老板将叶落山捧起来,端详两下,立马干活去了,他动作很快,手艺又好,把烧好的剑鞘往水里一浸,捞出来就是亮锃锃的一把剑鞘,不同的角度下还能看到上面泛着的细碎金粉。
叶落山十分满意,为自己方才的邪恶揣测默默道了个歉。不管怎么说,剑河剑鞘就是一对的,有了剑鞘的保护,叶落山感觉安全感都上升了些。

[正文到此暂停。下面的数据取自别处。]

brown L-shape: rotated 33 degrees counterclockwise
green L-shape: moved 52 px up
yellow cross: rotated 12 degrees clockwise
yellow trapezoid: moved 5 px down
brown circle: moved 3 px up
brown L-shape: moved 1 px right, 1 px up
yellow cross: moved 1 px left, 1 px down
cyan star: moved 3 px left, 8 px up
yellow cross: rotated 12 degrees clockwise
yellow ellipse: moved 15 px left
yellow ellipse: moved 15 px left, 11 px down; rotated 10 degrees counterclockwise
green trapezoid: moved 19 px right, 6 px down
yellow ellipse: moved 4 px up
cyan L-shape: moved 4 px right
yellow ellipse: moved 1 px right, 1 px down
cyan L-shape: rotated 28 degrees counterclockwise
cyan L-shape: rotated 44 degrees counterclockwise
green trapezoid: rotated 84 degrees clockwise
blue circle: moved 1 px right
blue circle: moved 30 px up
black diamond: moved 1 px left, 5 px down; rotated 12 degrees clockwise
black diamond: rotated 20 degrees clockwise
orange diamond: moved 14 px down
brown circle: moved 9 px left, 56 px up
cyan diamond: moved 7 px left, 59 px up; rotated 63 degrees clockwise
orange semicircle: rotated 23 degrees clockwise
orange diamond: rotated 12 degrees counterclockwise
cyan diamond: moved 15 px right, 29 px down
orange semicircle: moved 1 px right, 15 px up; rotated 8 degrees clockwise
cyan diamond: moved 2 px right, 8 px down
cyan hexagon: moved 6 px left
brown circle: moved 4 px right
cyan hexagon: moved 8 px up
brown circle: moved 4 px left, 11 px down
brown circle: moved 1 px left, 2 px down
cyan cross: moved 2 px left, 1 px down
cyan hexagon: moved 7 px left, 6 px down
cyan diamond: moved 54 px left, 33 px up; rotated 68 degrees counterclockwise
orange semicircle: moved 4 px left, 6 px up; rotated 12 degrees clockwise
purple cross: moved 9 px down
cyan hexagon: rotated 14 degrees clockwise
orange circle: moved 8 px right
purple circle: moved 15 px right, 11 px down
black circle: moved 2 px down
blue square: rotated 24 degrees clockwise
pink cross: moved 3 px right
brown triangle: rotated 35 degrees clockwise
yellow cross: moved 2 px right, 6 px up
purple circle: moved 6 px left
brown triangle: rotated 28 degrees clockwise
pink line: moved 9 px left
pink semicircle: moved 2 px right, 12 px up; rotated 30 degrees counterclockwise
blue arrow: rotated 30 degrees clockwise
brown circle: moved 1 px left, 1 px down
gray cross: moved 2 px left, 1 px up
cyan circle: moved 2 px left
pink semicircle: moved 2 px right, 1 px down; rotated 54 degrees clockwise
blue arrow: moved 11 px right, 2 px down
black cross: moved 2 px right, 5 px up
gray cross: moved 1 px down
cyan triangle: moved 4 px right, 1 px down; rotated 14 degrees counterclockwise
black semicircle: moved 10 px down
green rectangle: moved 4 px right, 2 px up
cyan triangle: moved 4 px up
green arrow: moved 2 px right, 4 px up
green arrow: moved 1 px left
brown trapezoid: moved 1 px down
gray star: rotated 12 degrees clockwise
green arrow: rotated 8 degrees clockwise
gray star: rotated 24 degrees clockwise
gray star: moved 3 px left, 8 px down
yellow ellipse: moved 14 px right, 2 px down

从店里回去,花明驿将她放在床头的柜子上,在那儿,她还看到了另一把剑。
一把平平无奇的铁剑。
旁人都说花明驿拥有法宝无数,可这么一遭转下来,叶落山真没见着什么宝贝,这把铁剑倒是除她之外唯一见过的一把剑。没有其他的吗?还是说其他的他舍不得用,找了个地方收藏起来了?
开什么玩笑,有刀不用,蠢货吗?
将她放在柜子上后,花明驿就离开了,不知道去了什么地方,她待得无聊,放出魂魄飘不了多远又会重新跌回剑里。叶落山想了一想,使劲向前一滚,“哐当”一声摔到地上。
好在她现在是把剑,除了声音清脆些,摔不出来什么毛病,她就这样慢悠悠地往前滚,终于滚出房门来到台阶上,就这么简简单单几步路,叶落山却是累得气喘吁吁。
世上大概不会有像自己一般狼狈的剑了,别的剑腾云驾雾打遍天下无敌手,她却只能靠滚来活动,真是滑天下之大稽!
她看了眼微敞的门,不免犹豫起来。
干脆趁此机会滚出去算了,离那大魔头远远的,省得他再折腾自己!叶落山又往前一滚,这下就跟敲锣打鼓一样一路滚到了院子里,还是脸朝下着地。
叶落山:······
算了,还是不滚出去的好,照她这样上街,那群人看到会自己动的剑,估计会围着她好好观摩一番,这让她颜面何存!
叶落山用尽力气让自己脸朝上,终于不再滚动,老老实实地躺在地上。那姓花的应该还有一会儿才回来,她就晒一会儿,透透气就回去。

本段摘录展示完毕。